Overview
In this talk, the speaker will review his work on the formation of Silicon Valley (1930s-1970s) from a policy perspective. He will also discuss two new research projects : the environmental history of Silicon Valley (1970s-1999s) and the evolution of Moore's Law. He will focus especially on Moore's Law as a managerial and governance tool and on the current breakdown of the International Technology Roadmap for Semiconductors.
Simplified personal history
Christophe Lécuyer is professor of the history of science and technology at Université Pierre et Marie Curie (LIP6) and senior research fellow at the Charles Babbage Institute at the University of Minnesota.
He was educated at the Ėcole Normale Supérieure (Ulm) and received his Ph.D. from Stanford University. A former postdoctoral fellow at the Dibner Institute for the History of Science and Technology, he taught at MIT, Stanford, and the University of Virginia and held senior research appointments at the Collegium de Lyon, the Institute of Advanced Studies located at the ENS de Lyon, and the Institute for Advanced Studies at Central European University in Budapest.
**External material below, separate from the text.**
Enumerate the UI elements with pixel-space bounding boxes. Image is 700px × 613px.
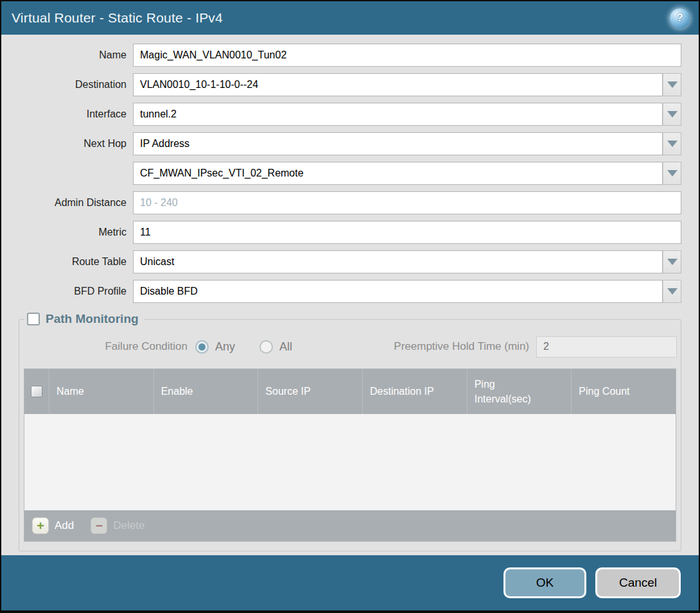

Much of his research has been devoted to the history of computing, microelectronics, advanced materials, and scientific instrumentation.
He is the author of Making Silicon Valley: Innovation and the Growth of High Tech, 1930-1970 (MIT Press, 2006) and the co-author (with David C. Brock) of Makers of the Microchip: A Documentary History of Fairchild Semiconductor (MIT Press, 2010). These books received respectively the Computer History Museum Prize (2009) and the Eugene S. Ferguson Prize (2013) of the Society for the History of Technology.
He is now teaching the course titled "Understanding Silicon Valley" at National Graduate Institute for Policy Studies in Tokyo, Japan.